A BLOODY ARIA
- WON Shin-yeon
- Release(May 31, 2006)
- HAN Suk-kyu, LEE Mun-sik, OH Dal-su
- Running Time
- Festival & Review
Director's Notes on <A Bloody Aria>
I had made numerous independent films, but I was still athirst to resonate with a larger audience by crossing the barrier between commercial and independent films. The unexpected break came one summer day while hunting for a movie location. I met the characters who could represent the modern history of Korea, an unending circle of lust for power and violence. Their faces were dark as if light had turned its back on them, and their eyes were sad yet beast-like as they drank their sorrow away on a deserted riverbank. Rank exists even among losers, and they were relishing their chain of power by abusing each other like animals.
But they were unexpectedly happy to welcome a stranger among their midst, and showed kindness even at my cautious approach. The screenplay for <A Bloody Aria>, a fable of violence in Korean society, was drawn from my real-life experience at the deserted riverbank.
Power wields many forms of violence to satisfy its lust. People tamed by violence are unhesitant to promote it. Nowadays, most people take it for granted. That's why I wanted the audience to feel the pain, and wanted to wake their subconscious sense of submission. I wanted them to look back at themselves and those around them, and see our society for what it is, full of irrationality.
The film initially started out as a low-budget, but started to gain momentum as notable actors volunteered to be in the movie. However, record snowfall and cold weather hit as filming began, and the actors had to act as if the season was autumn, wearing thin clothes in the freezing weather.
The river froze over, and the crew had to break over a meter of ice every day. Even the actors joined in shoveling the snow. The cold weather continued with our filming but the crew were indomitable, and the actors never once gave up. We worked as a team, and the movie is the result of that effort.
I wanted <A Bloody Aria> to be as genuine as possible, as if witnessing a real-life crime scene. I wanted to convey the raw feelings as in a documentary. That's why I took really long takes, encouraged the actors to act as naturally as possible, and used only natural lights.

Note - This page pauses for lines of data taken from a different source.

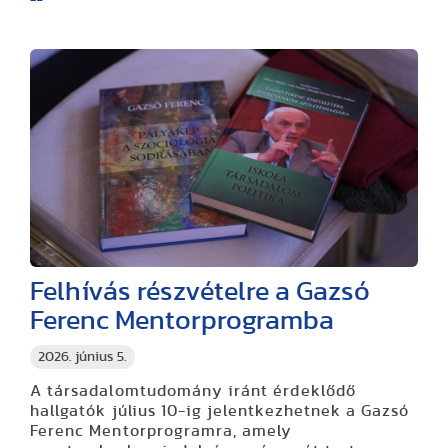
Felhívás részvételre a Gazsó
Ferenc Mentorprogramba
2026. június 5.
A társadalomtudomány iránt érdeklődő
hallgatók július 10-ig jelentkezhetnek a Gazsó
Ferenc Mentorprogramra, amely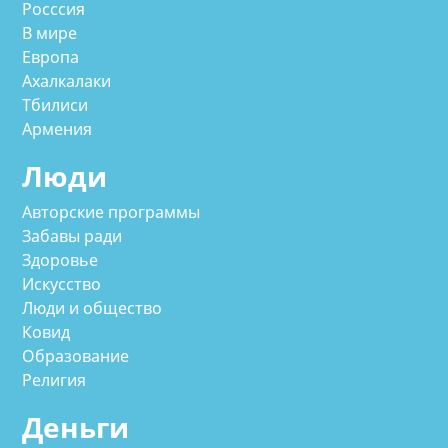
Росссия
В мире
Европа
Ахалкалаки
Тбилиси
Армения
Люди
Авторские программы
Забавы ради
Здоровье
Искусство
Люди и общество
Ковид
Образование
Религия
Деньги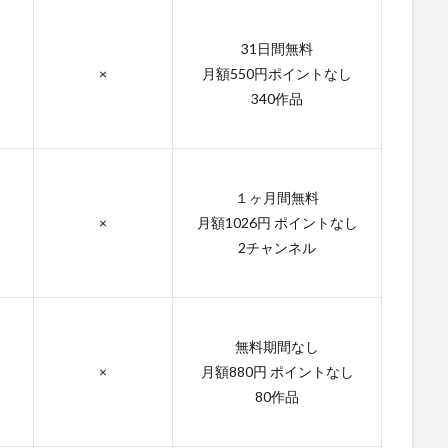
31日間無料
×
月額550円ポイントなし
340作品
１ヶ月間無料
×
月額1026円 ポイントなし
2チャンネル
無料期間なし
×
月額880円 ポイントなし
80作品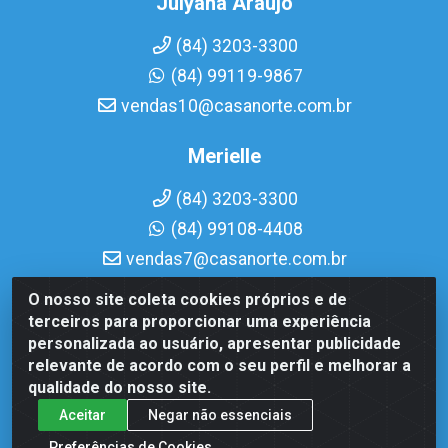
Julyana Araujo
(84) 3203-3300
(84) 99119-9867
vendas10@casanorte.com.br
Merielle
(84) 3203-3300
(84) 99108-4408
vendas7@casanorte.com.br
O nosso site coleta cookies próprios e de
Casa Norte LTDA - Av. Interventor Mário Câmara, 1815 -
terceiros para proporcionar uma experiência
Dix-Sept Rosado, Natal/RN - CEP 59054-600 - CNPJ
personalizada ao usuário, apresentar publicidade
08.713.513/0001-51
relevante de acordo com o seu perfil e melhorar a
qualidade do nosso site.
Aceitar
Negar não essenciais
Preferências de Cookies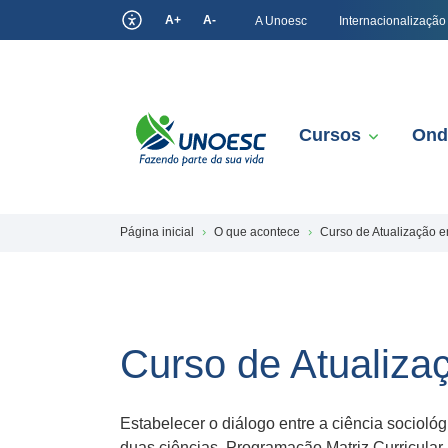
A+
A-
A Unoesc
Internacionalização
Cursos
Ond
Página inicial
O que acontece
Curso de Atualização e
Curso de Atualiza
Estabelecer o diálogo entre a ciência sociológ
duas ciências. Programação Matriz Curricular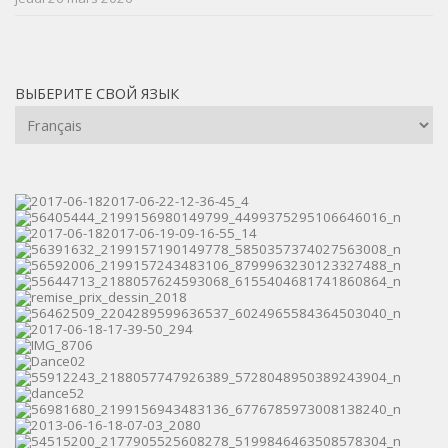
ВЫБЕРИТЕ СВОЙ ЯЗЫК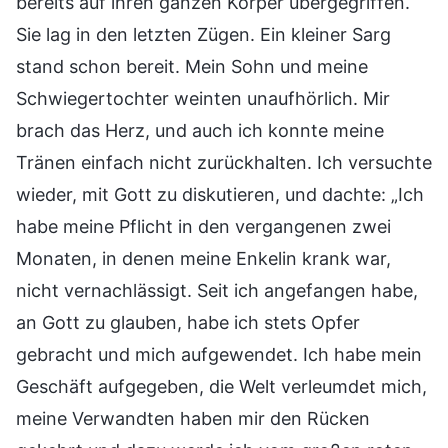
bereits auf ihren ganzen Körper übergegriffen.
Sie lag in den letzten Zügen. Ein kleiner Sarg
stand schon bereit. Mein Sohn und meine
Schwiegertochter weinten unaufhörlich. Mir
brach das Herz, und auch ich konnte meine
Tränen einfach nicht zurückhalten. Ich versuchte
wieder, mit Gott zu diskutieren, und dachte: „Ich
habe meine Pflicht in den vergangenen zwei
Monaten, in denen meine Enkelin krank war,
nicht vernachlässigt. Seit ich angefangen habe,
an Gott zu glauben, habe ich stets Opfer
gebracht und mich aufgewendet. Ich habe mein
Geschäft aufgegeben, die Welt verleumdet mich,
meine Verwandten haben mir den Rücken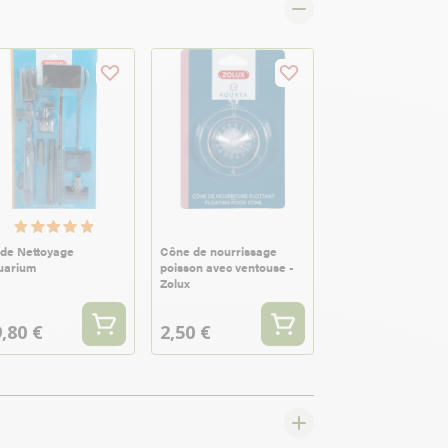
 de Nettoyage
Cône de nourrissage
uarium
poisson avec ventouse -
Zolux
,80 €
2,50 €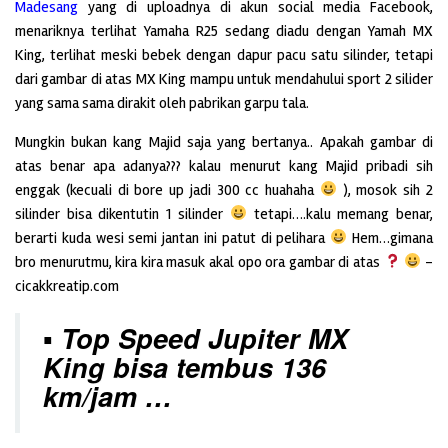
Madesang
yang di uploadnya di akun social media Facebook,
menariknya terlihat Yamaha R25 sedang diadu dengan Yamah MX
King, terlihat meski bebek dengan dapur pacu satu silinder, tetapi
dari gambar di atas MX King mampu untuk mendahului sport 2 silider
yang sama sama dirakit oleh pabrikan garpu tala.
Mungkin bukan kang Majid saja yang bertanya.. Apakah gambar di
atas benar apa adanya??? kalau menurut kang Majid pribadi sih
enggak (kecuali di bore up jadi 300 cc huahaha
), mosok sih 2
silinder bisa dikentutin 1 silinder
tetapi….kalu memang benar,
berarti kuda wesi semi jantan ini patut di pelihara
Hem…gimana
bro menurutmu, kira kira masuk akal opo ora gambar di atas
–
cicakkreatip.com
▪ Top Speed Jupiter MX
King bisa tembus 136
km/jam …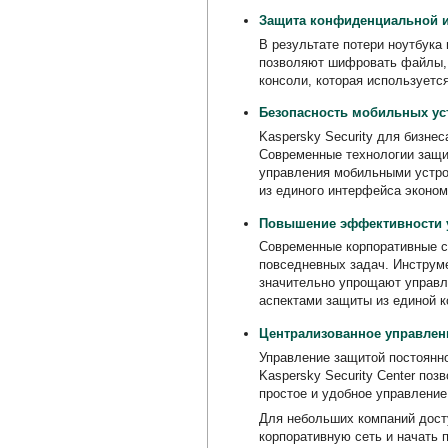
Защита конфиденциальной 
В результате потери ноутбука
позволяют шифровать файлы, 
консоли, которая используетс
Безопасность мобильных ус
Kaspersky Security для бизне
Современные технологии защи
управления мобильными устро
из единого интерфейса эконо
Повышение эффективности у
Современные корпоративные с
повседневных задач. Инструм
значительно упрощают управле
аспектами защиты из единой к
Централизованное управлен
Управление защитой постоянно
Kaspersky Security Center по
простое и удобное управление
Для небольших компаний дост
корпоративную сеть и начать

Two cameras were used to capture the actors' every emotion, and five were used in the beating scenes or the car overturning scene.

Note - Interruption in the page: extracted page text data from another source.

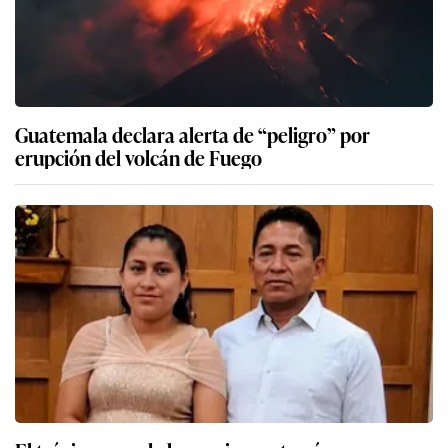
Guatemala declara alerta de “peligro” por
erupción del volcán de Fuego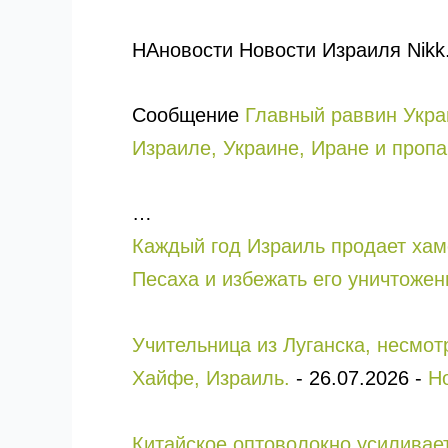
НАновости Новости Израиля Nikk
Сообщение
Главный раввин Украи
Израиле, Украине, Иране и пропа
…
Каждый год Израиль продает хам
Песаха и избежать его уничтожен
Учительница из Луганска, несмо
Хайфе, Израиль.
-
26.07.2026
-
Н
Китайское оптоволокно усиливае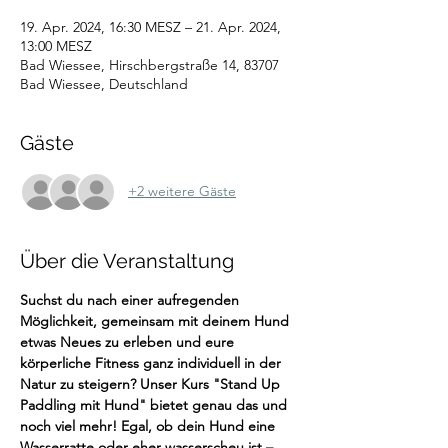
19. Apr. 2024, 16:30 MESZ – 21. Apr. 2024,
13:00 MESZ
Bad Wiessee, Hirschbergstraße 14, 83707
Bad Wiessee, Deutschland
Gäste
+2 weitere Gäste
Über die Veranstaltung
Suchst du nach einer aufregenden 
Möglichkeit, gemeinsam mit deinem Hund 
etwas Neues zu erleben und eure 
körperliche Fitness ganz individuell in der 
Natur zu steigern? Unser Kurs "Stand Up 
Paddling mit Hund" bietet genau das und 
noch viel mehr! Egal, ob dein Hund eine 
Wasserratte oder eher wasserscheu ist – 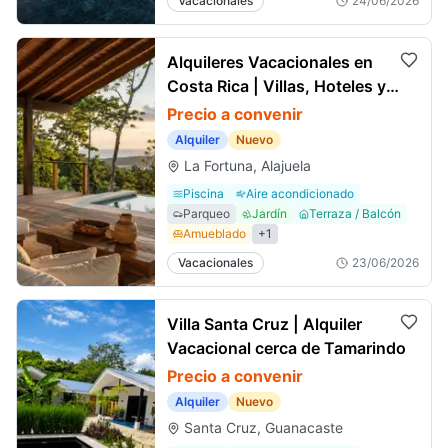
Vacacionales
24/06/2026
Alquileres Vacacionales en
Costa Rica | Villas, Hoteles y
Alojamientos
Precio a convenir
Alquiler
Nuevo
La Fortuna, Alajuela
Piscina
Aire acondicionado
Parqueo
Jardín
Terraza / Balcón
Amueblado
+
1
Vacacionales
23/06/2026
Villa Santa Cruz | Alquiler
Vacacional cerca de Tamarindo
Precio a convenir
Alquiler
Nuevo
Santa Cruz, Guanacaste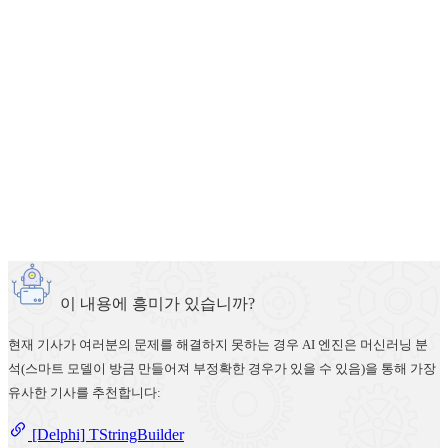
이 내용에 흥미가 있습니까?
현재 기사가 여러분의 문제를 해결하지 못하는 경우 AI 엔진은 머신러닝 분
석(스마트 모델이 방금 만들어져 부정확한 경우가 있을 수 있음)을 통해 가장
유사한 기사를 추천합니다:
[Delphi] TStringBuilder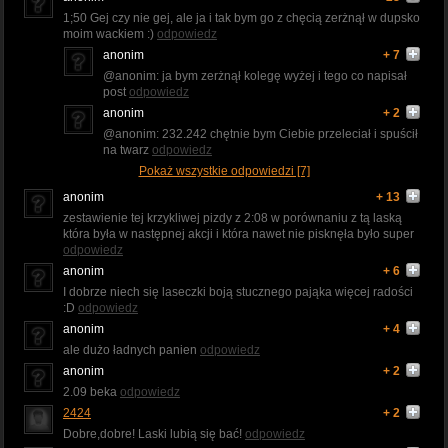
1;50 Gej czy nie gej, ale ja i tak bym go z chęcią zerżnął w dupsko
moim wackiem :)
odpowiedz
anonim
+ 7
@anonim: ja bym zerżnął kolegę wyżej i tego co napisał
post
odpowiedz
anonim
+ 2
@anonim: 232.242 chętnie bym Ciebie przeleciał i spuścił
na twarz
odpowiedz
Pokaż wszystkie odpowiedzi [7]
anonim
+ 13
zestawienie tej krzykliwej pizdy z 2:08 w porównaniu z tą laską
która była w następnej akcji i która nawet nie pisknęła było super
odpowiedz
anonim
+ 6
I dobrze niech się laseczki boją stucznego pająka więcej radości
:D
odpowiedz
anonim
+ 4
ale dużo ładnych panien
odpowiedz
anonim
+ 2
2.09 beka
odpowiedz
2424
+ 2
Dobre,dobre! Laski lubią się bać!
odpowiedz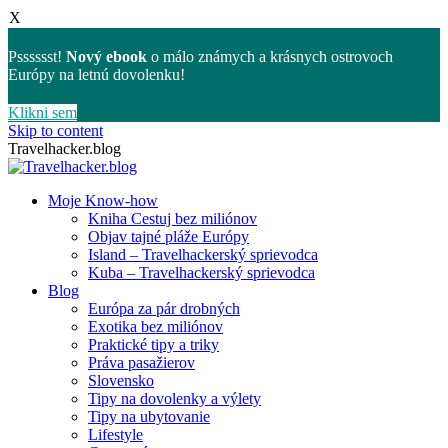
X
Psssssst!
Nový ebook
o málo známych a krásnych ostrovoch
Európy na letnú dovolenku!
Klikni sem
Skip to content
Travelhacker.blog
Moje Know-how
Kniha Cestuj bez miliónov
Objav tajné pláže Európy
Island – Travelhackerský sprievodca
Kuba – Travelhackerský sprievodca
Blog
Európa za pár drobných
Exotika bez miliónov
Praktické tipy a triky
Práva pasažierov
Slovensko
Tipy na dovolenky a výlety
Tipy na ubytovanie
Lifestyle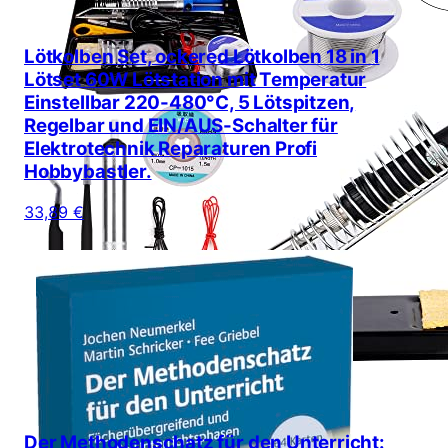
Lötkolben Set, ockered Lötkolben 18 in 1
Lötset 60W Lötstation mit Temperatur
Einstellbar 220-480°C, 5 Lötspitzen,
Regelbar und EIN/AUS-Schalter für
Elektrotechnik Reparaturen Profi
Hobbybastler.
33,89 €
Der Methodenschatz für den Unterricht: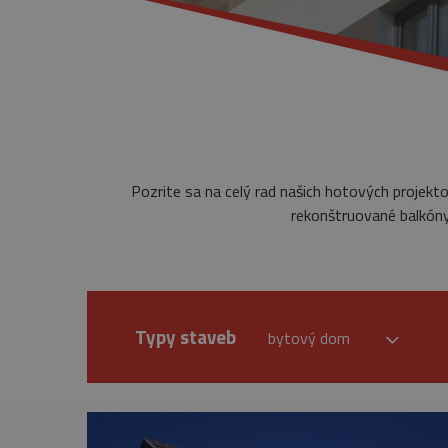
Pozrite sa na celý rad našich hotových projekt
rekonštruované balkóny,
Typy staveb
bytový dom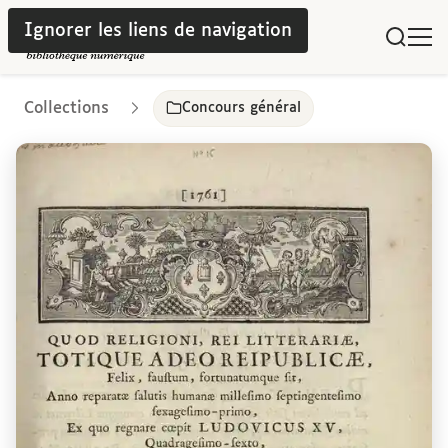
Ignorer les liens de navigation
Collections
Concours général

The texture of the screen is as rough as the characters’ minds, and through multiple film tests, we found the monotone between black-and-white and color. We revived the silver particles with special effects, and accentuated black and white through digital color correction.
Music used in the film are mostly percussions, in order to emphasize the character of the movie. I wanted the spirited melody of Korean traditional music to awaken the hibernating senses of the audience, and at the same time to embrace han(a sense of remorse or lamentation) within a person. So I used traditional instruments such as kkwaenggari (Korean gong) and drums as the main instruments, and inserted humorous rhythms to enhance black humor.
F. A word to the future audience
The violence in <A Bloody Aria> is an expression of pain and wound embedded deep inside the characters. If the audience is able to feel it, then the movie has accomplished its goal. A seemingly minor incident snowballing into an uncontrollable situation is feasible even in real life. The movie tells an unpredictable story with a black humor suspense twist that scares you while you laugh and that makes you laugh as you get scared.
<A Bloody Aria> is not just a dry social drama. It is deeply conscious, yet there are still plenty of aspects to enjoy. I would like more people to see this film, to have fun with the black humor and psychological game as with the beautiful scenery and spirited gut(shamanistic ritual) performance.